Certain Assets of Faneuil

On April 1, 2022, the Company completed an asset acquisition through its subsidiary TTEC Government Solutions LLC, of certain public sector citizen experience contracts in the transportation infrastructure and healthcare exchange industries from Faneuil, Inc., a subsidiary of ALJ Regional Holdings, Inc. The business will operate as part of the TTEC Engage segment and will be fully consolidated into the financial statements of TTEC. The Faneuil acquisition will be recorded as a business combination under ASC 805, Business Combinations, with identifiable assets acquired and liabilities assumed recorded at their estimated fair values as of the acquisition date.

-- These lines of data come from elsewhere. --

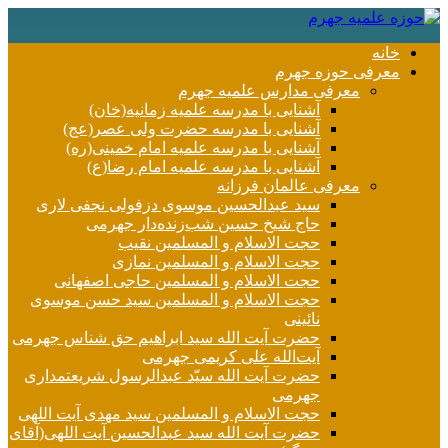
خانه
معرفی حوزه جهرم
معرفی مدارس علمیه جهرم
آشنایی با مدرسه علمیه زمانیه(خان)
آشنایی با مدرسه حضرت ولی عصر(عج)
آشنایی با مدرسه علمیه امام خمینی(ره)
آشنایی با مدرسه علمیه امام رضا(ع)
معرفی عالمان فرزانه
سید عبدالحسین موسوی دزفولی نجفی لاری
حاج شیخ حسین شب‌زنده‌دار جهرمی
حجت الاسلام و المسلمین نقیب
حجت الاسلام و المسلمین نمازی
حجت الاسلام و المسلمین حاجی اصفهانی
حجت الاسلام و المسلمین سید حسن موسوی
نائینی
حضرت آیت الله سید ابراهیم حق شناس جهرمی
آیت‌الله علی کریمی جهرمی
حضرت آيت الله سیّد عبدالرسول شریعتمداری
جهرمی
حجت الاسلام و المسلمین سید مهدی آیت اللهی
حضرت آیت الله سید عبدالحسین آیت اللهی(آقای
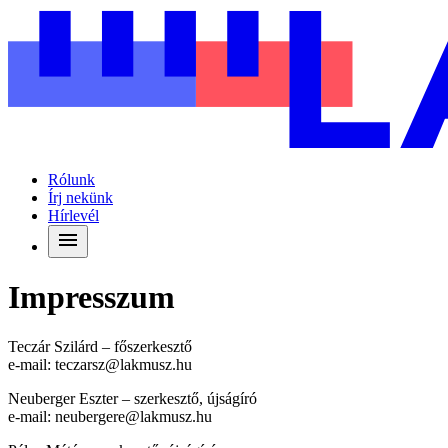
Rólunk
Írj nekünk
Hírlevél
Impresszum
Teczár Szilárd – főszerkesztő
e-mail:
teczarsz@lakmusz.hu
Neuberger Eszter – szerkesztő, újságíró
e-mail:
neubergere@lakmusz.hu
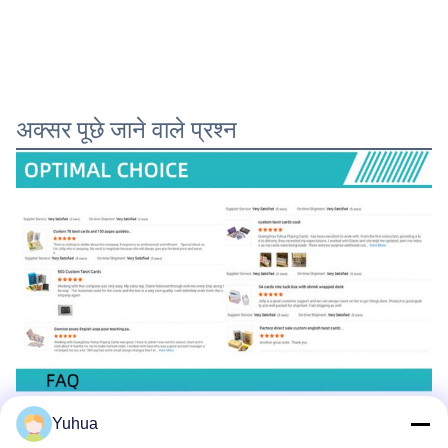
अक्सर पूछे जाने वाले प्रश्न
Yuhua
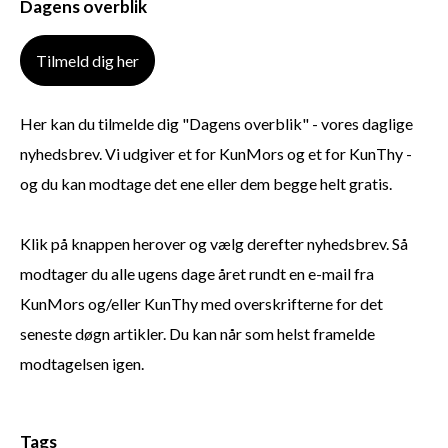
Dagens overblik
Tilmeld dig her
Her kan du tilmelde dig "Dagens overblik" - vores daglige
nyhedsbrev. Vi udgiver et for KunMors og et for KunThy -
og du kan modtage det ene eller dem begge helt gratis.
Klik på knappen herover og vælg derefter nyhedsbrev. Så
modtager du alle ugens dage året rundt en e-mail fra
KunMors og/eller KunThy med overskrifterne for det
seneste døgn artikler. Du kan når som helst framelde
modtagelsen igen.
Tags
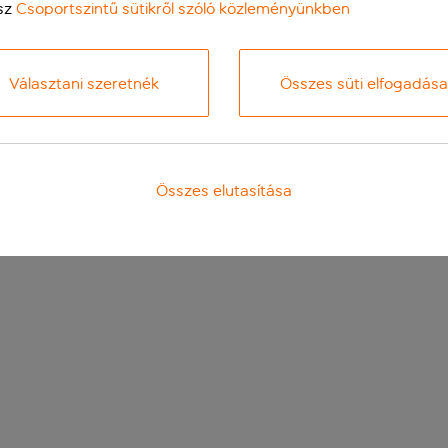
sz
Csoportszintű sütikről szóló közleményünkben
Választani szeretnék
Összes süti elfogadása
Összes elutasítása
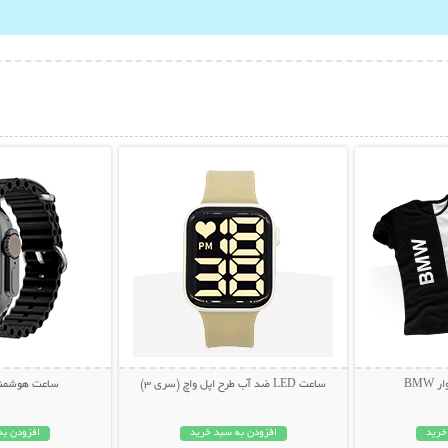
بیشتر
نمایش توضیحات بیشتر
نمایش توضی
BM
ساعت LED ضد آب طرح اپل واچ (سری 3)
ساعت هوشمند 0 Ultra
خرید
افزودن به سبد خرید
افزودن به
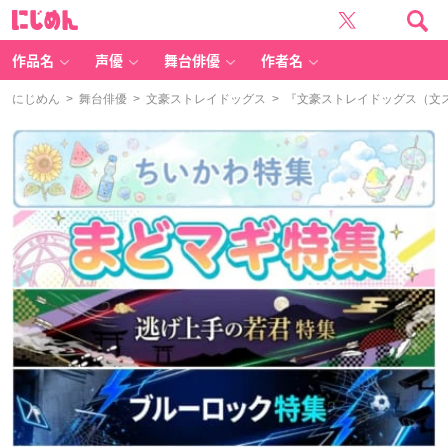
に
じ
め
ん
作品名
声優
舞台俳優
作者名
にじめん
>
舞台俳優
>
文豪ストレイドッグス
> 『文豪ストレイドッグス（文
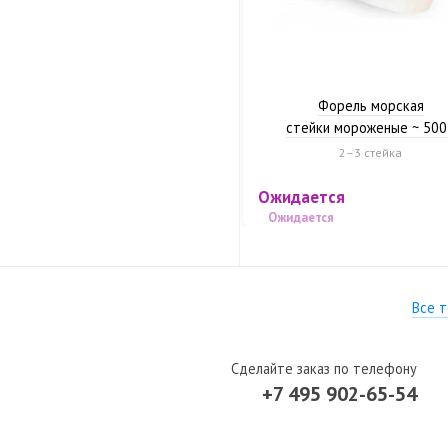
next
Форель морская
стейки мороженые ~ 500
2–3 стейка
Ожидается
Ожидается
Все 
Сделайте заказ по телефону
+7 495 902-65-54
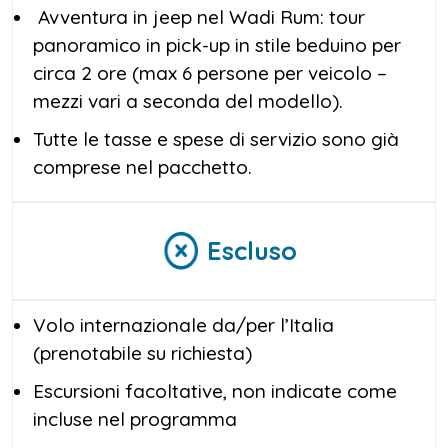
Avventura in jeep nel Wadi Rum: tour
panoramico in pick-up in stile beduino per
circa 2 ore (max 6 persone per veicolo –
mezzi vari a seconda del modello).
Tutte le tasse e spese di servizio sono già
comprese nel pacchetto.
Escluso
Volo internazionale da/per l’Italia
(prenotabile su richiesta)
Escursioni facoltative, non indicate come
incluse nel programma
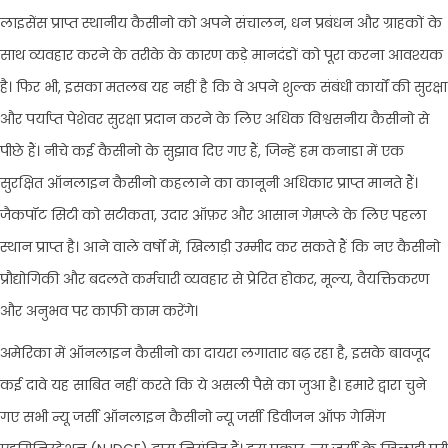
लाइसेंस प्राप्त स्थानीय कैसीनो को अपने संचालन, धन प्रबंधन और ग्राहकों के
साथ व्यवहार करने के तरीके के कारण कड़े मानदंडों को पूरा करना आवश्यक
है। फिर भी, इसका मतलब यह नहीं है कि वे अपने शुल्क संबंधी कार्यों की सुरक्षा
और पर्याप्त पेशेवर सुरक्षा प्रदान करने के लिए अधिक विश्वसनीय कैसीनो से
पीछे हैं। नीचे कई कैसीनो के सुझाव दिए गए हैं, जिन्हें हम कनाडा में एक
सुरक्षित ऑनलाइन कैसीनो कहलाने का कानूनी अधिकार प्राप्त मानते हैं।
जैकपॉट सिटी को सटीकता, उदार ऑफ़र और आसान गेमप्ले के लिए पहला
स्थान प्राप्त है। आने वाले वर्षों में, खिलाड़ी उम्मीद कर सकते हैं कि नए कैसीनो
प्रौद्योगिकी और बदलते कर्मचारी व्यवहार से प्रेरित होकर, मूल्य, वैयक्तिकरण
और अनुभव पर काफी काम करेंगे।
अमेरिका में ऑनलाइन कैसीनो का दायरा लगातार बढ़ रहा है, इसके बावजूद
कई दावे यह साबित नहीं करते कि ये असली पैसे का जुआ है। हमारे द्वारा चुने
गए सभी न्यू जर्सी ऑनलाइन कैसीनो न्यू जर्सी डिवीजन ऑफ गेमिंग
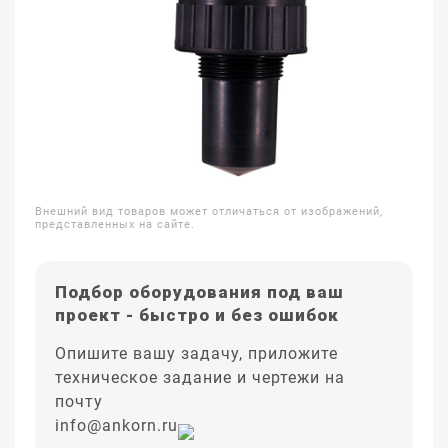
Внешний вид товаров может отличаться от изображений,
представленных на сайте.
Подбор оборудования под ваш
проект - быстро и без ошибок
Опишите вашу задачу, приложите
техническое задание и чертежи на
почту
info@ankorn.ru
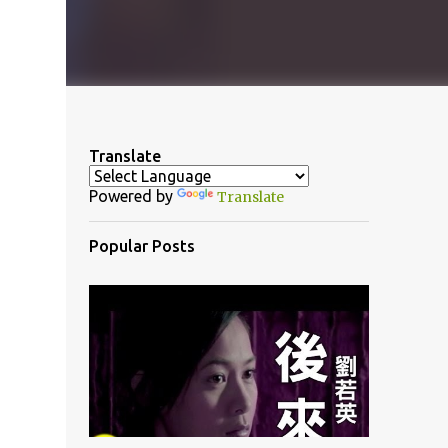
Translate
Powered by
Translate
Popular Posts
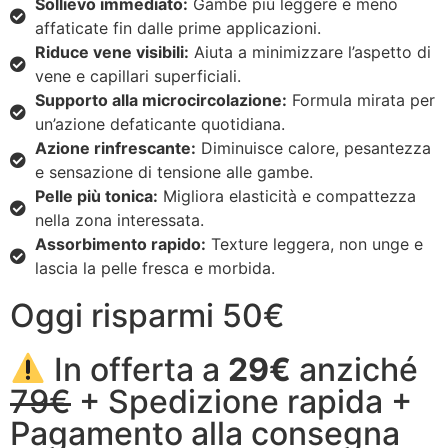
Sollievo immediato:
Gambe più leggere e meno
affaticate fin dalle prime applicazioni.
Riduce vene visibili:
Aiuta a minimizzare l’aspetto di
vene e capillari superficiali.
Supporto alla microcircolazione:
Formula mirata per
un’azione defaticante quotidiana.
Azione rinfrescante:
Diminuisce calore, pesantezza
e sensazione di tensione alle gambe.
Pelle più tonica:
Migliora elasticità e compattezza
nella zona interessata.
Assorbimento rapido:
Texture leggera, non unge e
lascia la pelle fresca e morbida.
Oggi risparmi 50€
In offerta a
29€
anziché
79€
+ Spedizione rapida +
Pagamento alla consegna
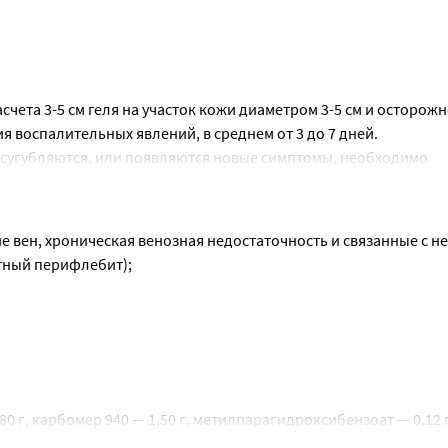
чета 3-5 см геля на участок кожи диаметром 3-5 см и осторожн
я воспалительных явлений, в среднем от 3 до 7 дней.
усугубляются, или появляются новые симптомы, необходимо 
 согласно тем показаниям, тому способу применения и в тех д
 вен, хроническая венозная недостаточность и связанные с н
тный перифлебит);
и);
 г, карбомер 940 — 1,50 г, метилпарагидроксибензоат — 0,12 г,
 100,00 г.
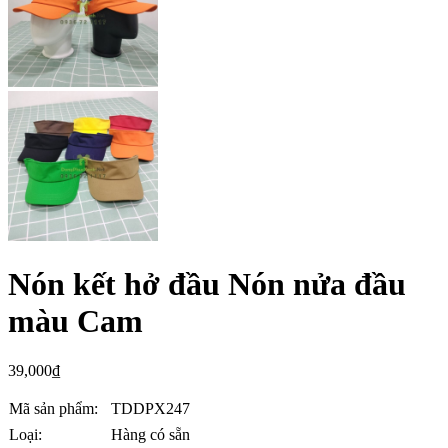
Nón kết hở đầu Nón nửa đầu
màu Cam
39,000
₫
Mã sản phẩm:
TDDPX247
Loại:
Hàng có sẵn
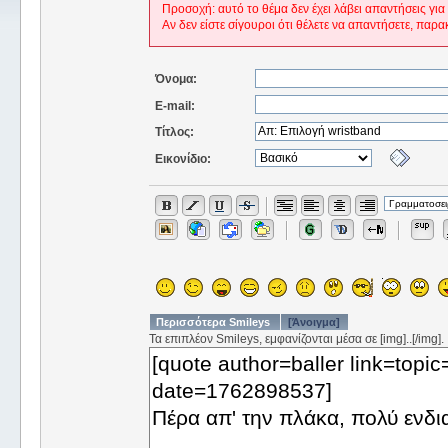
Προσοχή: αυτό το θέμα δεν έχει λάβει απαντήσεις για
Αν δεν είστε σίγουροι ότι θέλετε να απαντήσετε, παρα
Όνομα:
E-mail:
Τίτλος:
Εικονίδιο:
Περισσότερα Smileys
[Άνοιγμα]
Τα επιπλέον Smileys, εμφανίζονται μέσα σε [img]..[/img].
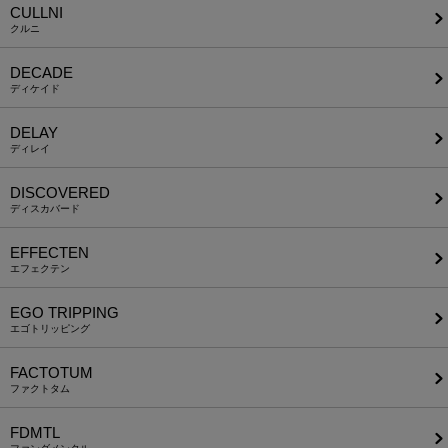
CULLNI
クルニ
DECADE
ディケイド
DELAY
ディレイ
DISCOVERED
ディスカバード
EFFECTEN
エフェクテン
EGO TRIPPING
エゴトリッピング
FACTOTUM
ファクトタム
FDMTL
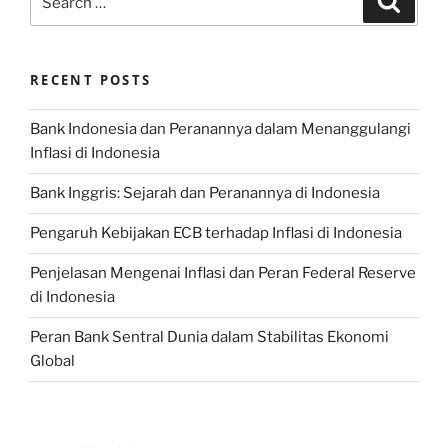
for:
RECENT POSTS
Bank Indonesia dan Peranannya dalam Menanggulangi
Inflasi di Indonesia
Bank Inggris: Sejarah dan Peranannya di Indonesia
Pengaruh Kebijakan ECB terhadap Inflasi di Indonesia
Penjelasan Mengenai Inflasi dan Peran Federal Reserve
di Indonesia
Peran Bank Sentral Dunia dalam Stabilitas Ekonomi
Global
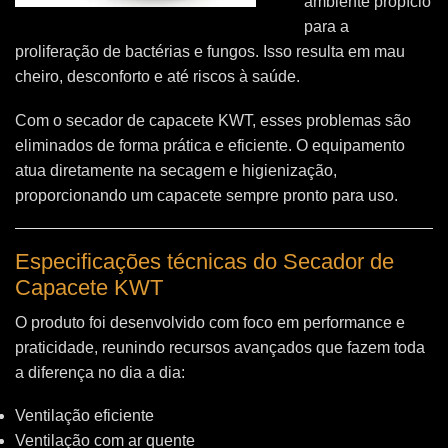
ambiente propício
para a
proliferação de bactérias e fungos. Isso resulta em mau
cheiro, desconforto e até riscos à saúde.
Com o secador de capacete KWT, esses problemas são
eliminados de forma prática e eficiente. O equipamento
atua diretamente na secagem e higienização,
proporcionando um capacete sempre pronto para uso.
Especificações técnicas do Secador de
Capacete KWT
O produto foi desenvolvido com foco em performance e
praticidade, reunindo recursos avançados que fazem toda
a diferença no dia a dia:
Ventilação eficiente
Ventilação com ar quente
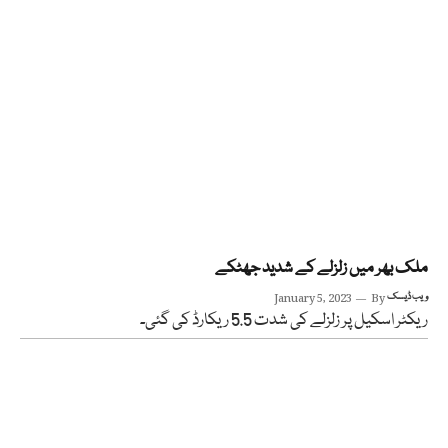
ملک بھر میں زلزلے کے شدید جھٹکے
ویب ڈیسک
By
January 5, 2023
ریکٹر اسکیل پر زلزلے کی شدت 5.5 ریکارڈ کی گئی۔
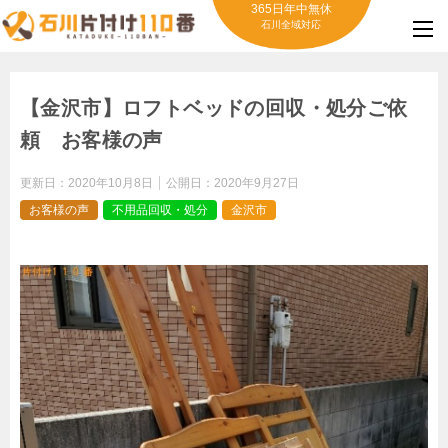
365日年中無休
石川全域対応
【金沢市】ロフトベッドの回収・処分ご依
頼 お客様の声
更新日：
2020年10月8日
公開日：
2020年9月27日
お客様の声
不用品回収・処分
金沢市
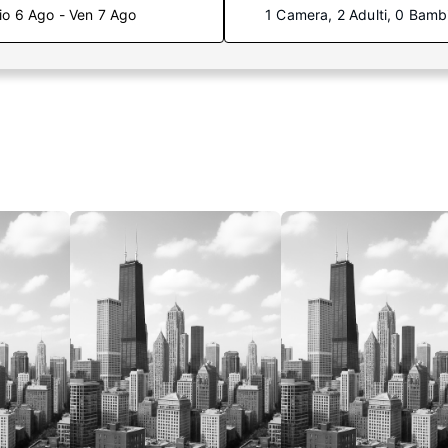
io 6 Ago - Ven 7 Ago
1 Camera, 2 Adulti, 0 Bamb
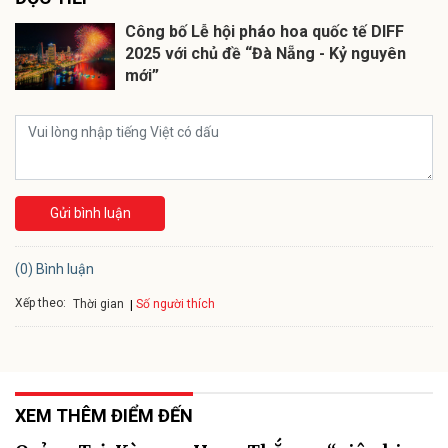
2025 với chủ đề “Đà Nẵng - Kỷ nguyên
Gửi bình luận
(0) Bình luận
Xếp theo:
Số người thích
Thời gian
XEM THÊM ĐIỂM ĐẾN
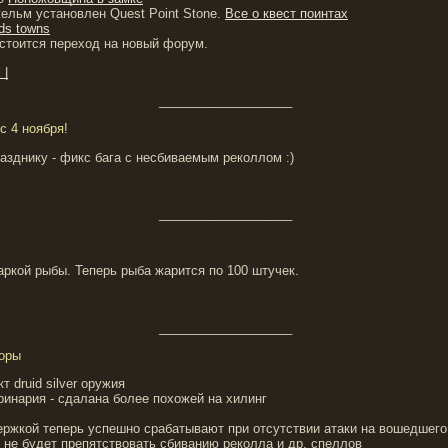
ельм установлен Quest Point Stone.
Все о квест поинтах
lds towns
стоится переход на новый форум.
 |
___________________
с 4 ноября!
разднику - фикс бага с несбиваемым реколлом :)
___________________
жаркой рыбы. Теперь рыба жарится по 100 штучек.
___________________
доры
 druid silver оружия
ринария - сдалана более похожей на хилинг
ержкой теперь успешно срабатывают при отсутствии атаки на вошедшего
 не будет препятствовать сбиванию реколла и др. спеллов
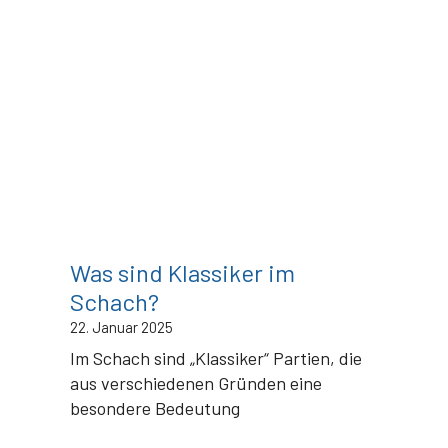
Was sind Klassiker im
Schach?
22. Januar 2025
Im Schach sind „Klassiker“ Partien, die
aus verschiedenen Gründen eine
besondere Bedeutung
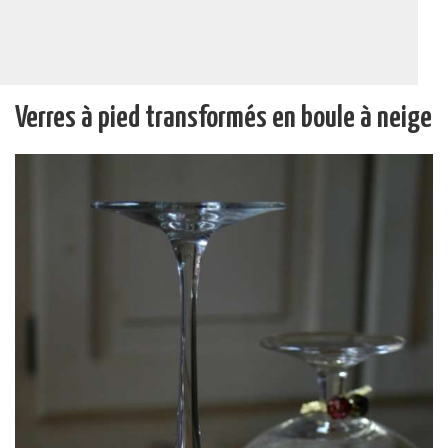
Verres à pied transformés en boule à neige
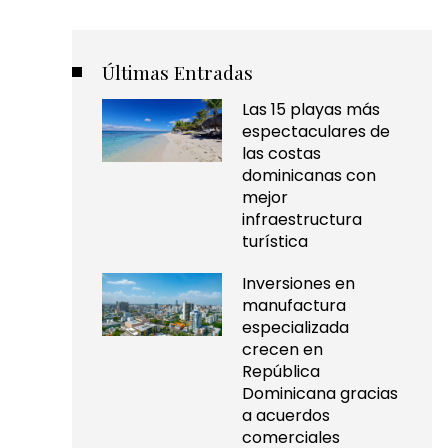
Últimas Entradas
Las 15 playas más
espectaculares de
las costas
dominicanas con
mejor
infraestructura
turística
Inversiones en
manufactura
especializada
crecen en
República
Dominicana gracias
a acuerdos
comerciales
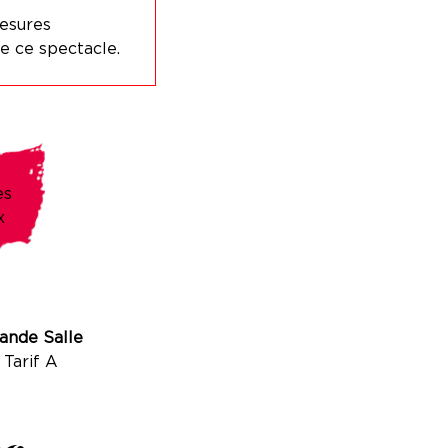
esures
e ce spectacle.
es
x
ande Salle
Tarif A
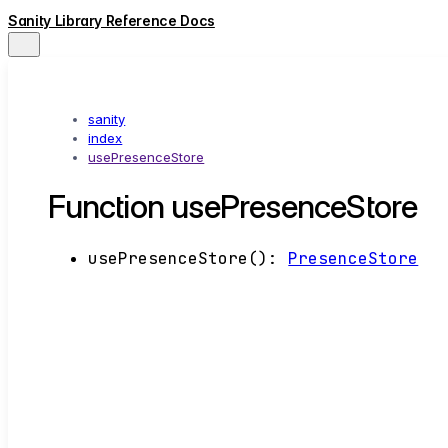
Sanity Library Reference Docs
sanity
index
usePresenceStore
Function usePresenceStore
usePresenceStore
()
:
PresenceStore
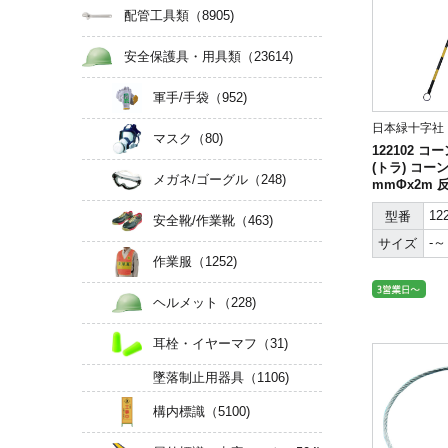
配管工具類
（8905)
安全保護具・用具類
（23614)
軍手/手袋
（952)
日本緑十字社
マスク
（80)
122102 コ
(トラ) コーン
メガネ/ゴーグル
（248)
mmΦx2m 
S樹脂
12
型番
安全靴/作業靴
（463)
-～
サイズ
作業服
（1252)
ヘルメット
（228)
耳栓・イヤーマフ
（31)
墜落制止用器具
（1106)
構内標識
（5100)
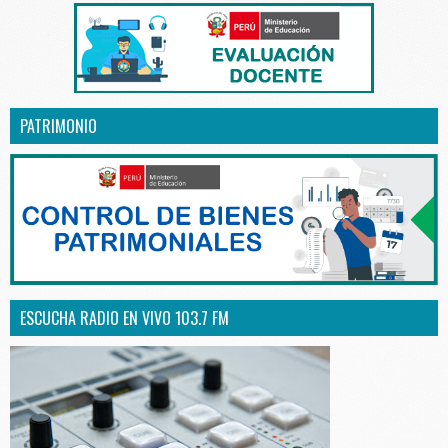
PATRIMONIO
ESCUCHA RADIO EN VIVO 103.7 FM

Total cash paid at acquisition was $142.3 million less customary hold-backs related to representations and warranties, plus certain future contingent payments and customary adjustments. In addition, Faneuil agreed to grant to TTEC Government Solutions LLC a three-year call right and right of first offer to purchase certain other assets of Faneuil in its utilities and commercial healthcare verticals, and certain proprietary technology. The initial accounting for the business combination is incomplete at the time of this filing due to the limited amount of time since the acquisition date and the ongoing status of the valuation. Therefore, it is impracticable for the Company to provide the major classes of assets acquired and liabilities assumed or proforma revenue and earnings.